Del resto, siamo tutti consapevoli di cosa avviene quando si va a votare: il nome viene letto e ripetuto più volte a voce alta. Ad oggi, una persona T – soprattutto nel caso in cui c’è una forte discrasia fra l’immagine riportata sul documento e l’aspetto della persona – può trovarsi nella condizione di dover informare il presidente di seggio del suo percorso o farsi accompagnare da testimoni che possano confermare l’identità. «Sono situazioni che generano un fortissimo imbarazzo. Ci sono molte associazioni che offrono servizio di assistenza nelle giornate di voto, soprattutto nei grandi Comuni. Un consiglio pratico è quello di non andare da soli, di farsi accompagnare».
Ci si trova in un momento di grande fuga dal voto, di forte disinteresse alla politica e astensionismo. Per queste europee a Milano si calcola di avere un’affluenza di circa il 50-55%. La fila unica potrebbe essere un passo per rendere l’esperienza di voto più accessibile. E per i giovani che vivono la tematica della fluidità può avere un valore enorme.
«Ci vuole anche un po’ di intelligenza pratica: è vero che i registri non sono aggiornati, però magari possiamo evitare di fare i cartelli rosa con scritto “donne” e quelli blu con scritto “uomini”. Mettere i due registri vicini, fare una fila unica è un primo passo verso una soluzione», sottolinea Gaia Romani, che dall’inizio del suo assessorato ha avuto a cuore il tema. « Noi non possiamo obbligare i presidenti di seggio ad organizzare il seggio in questo modo – continua – però siamo a Milano, siamo la politica e abbiamo un ottimo rapporto con le associazioni: noi invitiamo i presidenti di seggio e diamo questo suggerimento su larga scala. Ci sarà chi lo seguirà e chi no in questi giorni di elezioni, però, passo dopo passo, si può migliorare: già durante le elezioni regionali molti seggi hanno accolto la proposta delle file uniche».

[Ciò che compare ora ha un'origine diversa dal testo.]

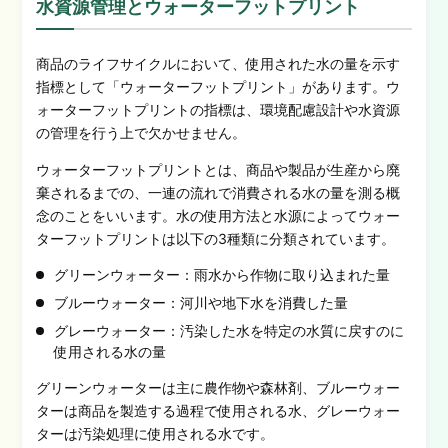
水資源管理とウォーターフットプリント
商品のライフサイクルにおいて、使用された水の量を示す
指標として「ウォーターフットプリント」があります。
ウ
ォーターフットプリント
の指標は、環境配慮設計や水資源
の管理を行う上で欠かせません。
ウォーターフットプリントとは、商品や製品が生産から廃
棄されるまでの、一連の流れで消費される水の量を
測る
概
念のことをいいます。水の使用方法と水源によってウォー
ターフットプリントは以下の3種類に分類されています。
グリーンウォーター：雨水から作物に取り込まれた量
ブルー
ウォーター
：河川や地下水を消費した量
グレーウォーター：汚染した水を特定の水質に戻すのに
使用される水の量
グリーンウォーターは主に農作物や森林剤、ブルーウォー
ターは商品を製造する過程で使用される水、グレーウォー
ターは汚染処理に使用される水です。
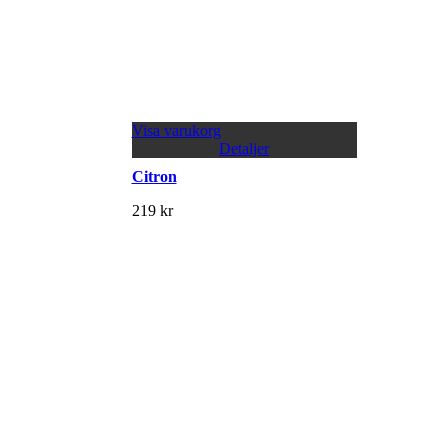
Visa varukorg
Detaljer
Citron
219
kr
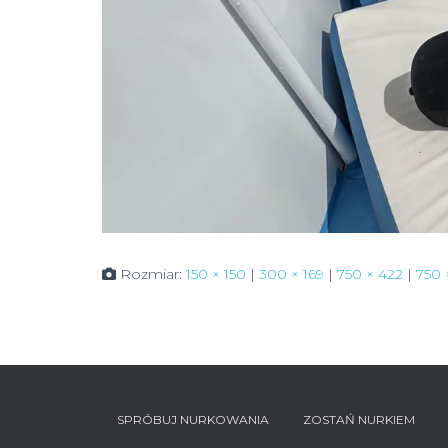
Rozmiar:
150 × 150
|
300 × 169
|
750 × 422
|
750 
SPRÓBUJ NURKOWANIA
ZOSTAŃ NURKIEM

«Milano in questo senso può diventare un esempio», conclude fiducioso anche il sindaco Negri. «Il fatto che lo faccia una città così grande serve da deterrente verso entità comunali più piccole che si rifiutano di farlo, argomentandone le difficoltà. In questo modo, magari non nell’immediato ma per il futuro, le cose potrebbero cambiare».